◆ **Data in this exercise**:
******

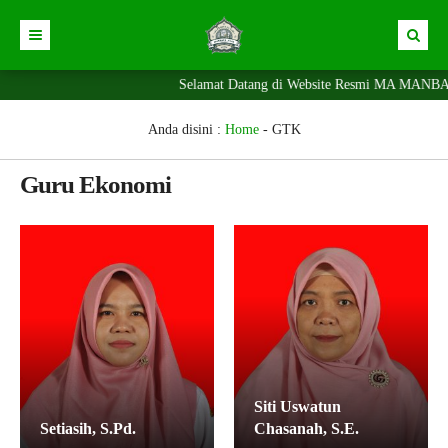
Selamat Datang di Website Resmi MA MANBA'
Beranda
News
Berita
Anda disini :
Home
-
GTK
News
Portal SPMB
Guru Ekonomi
Alumni
Siswa
Prestasi
Ekskul
Fasilitas
Pengumuman
Siti Uswatun
Setiasih, S.Pd.
Chasanah, S.E.
Agenda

******

◆ **Task prompt**: The output must be every line of the records, printed exactly, with the pictures omitted.

◆ **Answer box**:
Selamat Datang di Website Resmi MA MANBA'
Beranda
News
Berita
Anda disini :
Home
-
GTK
News
Portal SPMB
Guru Ekonomi
Alumni
Siswa
Prestasi
Ekskul
Fasilitas
Pengumuman
Siti Uswatun
Setiasih, S.Pd.
Chasanah, S.E.
Agenda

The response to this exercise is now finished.